Misdiagnosing the condition, for example, recommending an anti-dandruff shampoo for psoriasis instead of topical ointments and creams, may worsen the condition. If the scalp doesn’t heal after treatment, it’s best to visit a doctor.
There’s no defined way to treat weeping scalp; it varies depending on the underlying health condition. In most cases, dermatologists prescribe antiseptics, gels, creams, ointments, and anti-inflammatory treatments.
Keep in mind weeping scalp results from scratching and irritation. Therefore, finding ways of managing these symptoms helps deal with the problem.
The doctor may also diagnose a specific health condition, e.g., psoriasis, bacterial infection, scalp folliculitis, or seborrheic dermatitis, and prescribe the necessary medication. The most common remedies include:
- Antihistamines: They are often prescribed to reduce itchiness and treat allergies
- Corticosteroids: Scalp weeping often results from the inflammation of the skin cells, and corticosteroids minimize this symptom and itchiness. Oral steroids like prednisone are the most common corticosteroids prescribed.
- Immunosuppressants: They also reduce inflammation by managing the body’s immune response
Sometimes home remedies are effective at treating weeping scalp. To minimize inflammation, you may apply natural oils like sunflower seed oil, coconut oil, or olive oil. Also, cleaning the scalp with medicated shampoo eases itching.
Weeping scalp and scalp scabs aren’t similar, but they’re symptoms of underlying health conditions like seborrheic dermatitis, scalp psoriasis, shingles, and more. Both conditions also result from inflammation of the scalp or hair follicles and can be itchy and unpleasant.
The main difference is in their form. Weeping scalp occurs when the scalp develops pus-filled sores or blisters, which produce a clear fluid when scratched or popped.
Scabs, on the other hand, are crusty and yellowish. They develop on extremely dry scalps due to high mineral content, excessive hair washing, harsh shampoos, and treatments.
Weeping scalp results from active skin inflammation and bacterial infection. It’s also a symptom of underlying health conditions like Tinea Capitis, and scalp psoriasis to mention a few.
- Weeping scalp is a condition where the scalp produces clear liquid, often due to bacterial infection or inflammation.
- Underlying conditions can include sebum overproduction, bacterial infection, tinea capitis, scalp psoriasis, and seborrheic dermatitis.
- Other factors include scalp folliculitis, cysts, shingles, and allergic contact dermatitis.
- Treatment varies and can include antihistamines, corticosteroids, and immunosuppressants.
- Weeping scalp is different from scalp scabs; the former oozes liquid while the latter forms dry, crusty layers.
- Misdiagnosis can worsen the condition; consult a doctor for accurate diagnosis and treatment.
Yes, scalp psoriasis can ooze pus when the infection is spreading rapidly. It’s important to visit a doctor to avoid to have the infection checked.

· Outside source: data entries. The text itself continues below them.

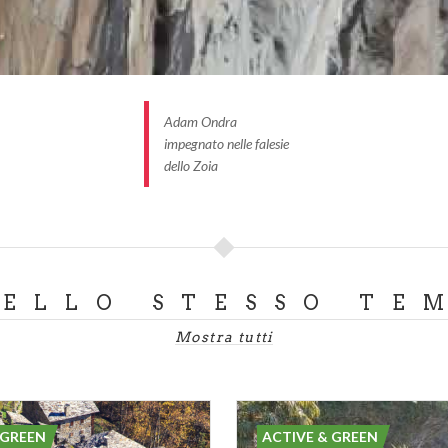
Adam Ondra
impegnato nelle falesie
dello Zoia
DELLO STESSO TE
Mostra tutti
 GREEN
ACTIVE & GREEN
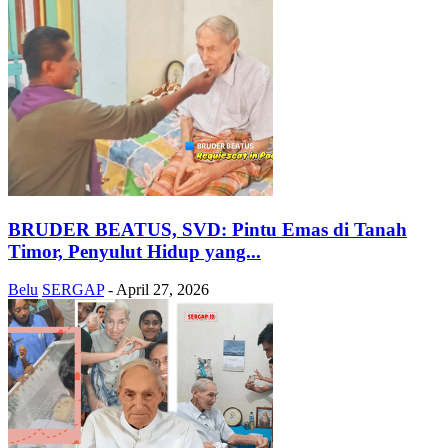
BRUDER BEATUS, SVD: Pintu Emas di Tanah
Timor, Penyulut Hidup yang...
Belu
SERGAP
-
April 27, 2026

Scalp weeping develops after scratching when the inflamed skin develops pus-filled blisters or sores. Itching and scratching cause them to pop open, producing clear fluid.

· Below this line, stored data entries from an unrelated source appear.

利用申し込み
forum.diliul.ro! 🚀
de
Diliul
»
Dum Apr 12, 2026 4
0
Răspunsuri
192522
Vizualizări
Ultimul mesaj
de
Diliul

Scalps ooze yellow liquid when they’re infected with scabs and sores. The scabs may crack, causing a small amount of pink or yellow fluid to ooze.

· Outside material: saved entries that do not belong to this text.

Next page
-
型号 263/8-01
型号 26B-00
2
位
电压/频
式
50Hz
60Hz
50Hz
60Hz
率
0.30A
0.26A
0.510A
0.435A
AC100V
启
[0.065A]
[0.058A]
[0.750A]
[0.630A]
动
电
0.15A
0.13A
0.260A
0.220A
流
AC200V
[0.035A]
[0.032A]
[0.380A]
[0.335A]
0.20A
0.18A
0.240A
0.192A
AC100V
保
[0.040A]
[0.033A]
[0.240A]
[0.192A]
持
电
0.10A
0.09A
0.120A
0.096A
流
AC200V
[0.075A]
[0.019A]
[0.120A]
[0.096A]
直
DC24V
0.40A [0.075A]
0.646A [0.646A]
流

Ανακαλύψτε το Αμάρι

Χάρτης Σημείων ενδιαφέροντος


You can prevent weeping scalp by managing the symptoms of the underlying health condition:
– Applying soothing and moisturizing ointments and creams
– Taking antihistamines to relieve itching
– Taking dietary supplements to boost your immune system
– Applying tacrolimus, steroid, or pimecrolimus creams
– Avoid harsh soaps, shampoos, and cleansers. They should also be free from perfumes and dyes.